Un giudizio complessivo su C. deve prendere in considerazione il fatto che durante i nove anni del suo pontificato si è dovuto costantemente muovere entro ristrettissimi margini di manovra a causa delle pesanti pressioni esercitate su di lui dal re di Francia e dal suo entourage. Raramente un pontefice si trovò a dover risolvere contemporaneamente problemi come la condanna di un suo predecessore quale eretico e la soppressione di un prestigioso Ordine cavalleresco. La tesi di un C. al totale servizio dei Capetingi non può essere accettata. C. riuscì a non soccombere totalmente al giogo francese. Grazie alle sue indubbie qualità di abile temporeggiatore, al suo spirito conciliante e alla sua innata prudenza, egli evitò la condanna formale di Bonifacio VIII e dell'Ordine dei Templari e assegnò i loro beni non a sovrani, ma all'Ordine di S. Giovanni di Gerusalemme. Se fece qualche concessione al re di Francia sopprimendo alcune frasi della bolla Unam sanctam, la sostanza della dottrina della superiorità del papato rimase intatta (se ne veda la proclamazione nella costituzione Pastoralis cura, in Clementinae, l. II, tit. XI, cap. 2). La tesi di Filippo il Bello di un Benedetto Caetani intruso fu annientata da C. canonizzando Pietro del Morrone (e non Celestino V) nel 1311, esprimendo con ciò implicitamente il riconoscimento della validità della sua rinuncia al papato. Lo stato di salute del pontefice fu cagionevole durante tutto il pontificato. Quando aveva crisi acute trovava sollievo soltanto in una completa solitudine. Una febbre violenta lo colse nell'estate 1306; si riprese solo all'inizio del 1307. Dalla fine del concilio di Vienne (aprile 1312) al giorno della sua morte la malattia non lo lasciò praticamente più tranquillo. I suoi assalti - forse cancro allo stomaco o agli intestini - non ebbero conseguenze irrimediabili sulla sua volontà, ma, rendendolo sfiduciato verso il prossimo, lo indebolirono gravemente, incitan-dolo a trovare sollievo in continui spostamenti. Così fu quando, proprio in coincidenza con l'uccisione del maestro generale dell'Ordine dei Templari, Jacques de Molai, C., troppo sofferente per poter reagire, decise di tornare nella propria terra, Bordeaux. Ma appena valicato il Rodano la morte lo colse a Roquemaure nel Gard il 20 aprile 1314. Sembra che sul letto di morte si sia pentito della sua condotta verso i Templari. Siccome il papa e il re di Francia morirono lo stesso anno, l'opinione popolare vi vide un castigo divino.

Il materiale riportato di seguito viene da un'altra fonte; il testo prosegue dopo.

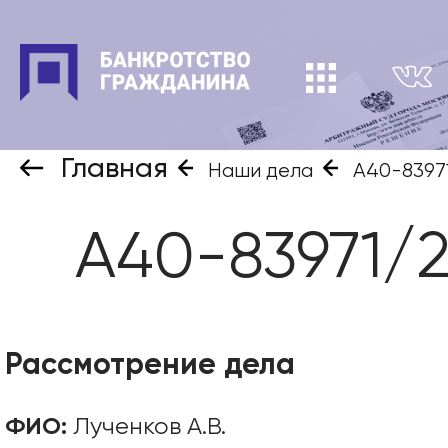
Главная
Наши дела
А40-8397
А40-83971/2
Рассмотрение дела
ФИО:
Лученков А.В.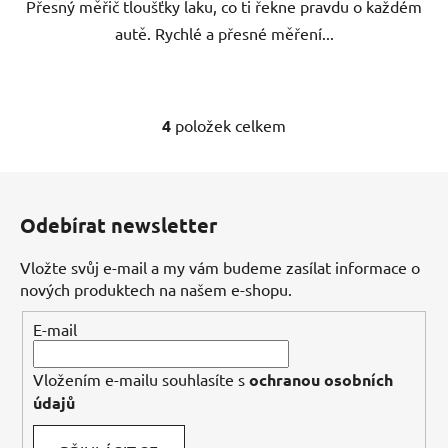
Přesný měřič tloušťky laku, co ti řekne pravdu o každém
autě. Rychlé a přesné měření...
4
položek celkem
O
v
l
Z
á
á
d
Odebírat newsletter
p
a
a
c
Vložte svůj e-mail a my vám budeme zasílat informace o
t
í
nových produktech na našem e-shopu.
í
p
E-mail
r
v
k
Vložením e-mailu souhlasíte s
ochranou osobních
y
údajů
v
ý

Oltre che di cupidigia e di simonia, il Villani lo accusò di lussuria: "che palese si dicea, che tenea per amica la contessa di Pelagorga [Périgord], bellissima donna, figliuola del conte di Fuscy [Foix]". Come ha già fatto osservare il Mollat (Clément V, col. 1128), le voci raccolte dal Villani peccano di inverosimiglianza, perché gli ambasciatori aragonesi, pur così loquaci, non menzionano la presenza di Brunissenda alla Corte pontificia. Il cadavere del papa, quasi interamente carbonizzato dalla caduta di candele durante la notte, fu trasportato secondo le disposizioni testamentarie del defunto nel feudo familiare di Uzeste (nei pressi di Bazas). Il cardinale Gailhard de la Mothe gli fece erigere un magnifico mausoleo che sarà saccheggiato e distrutto dagli Ugonotti nel 1577.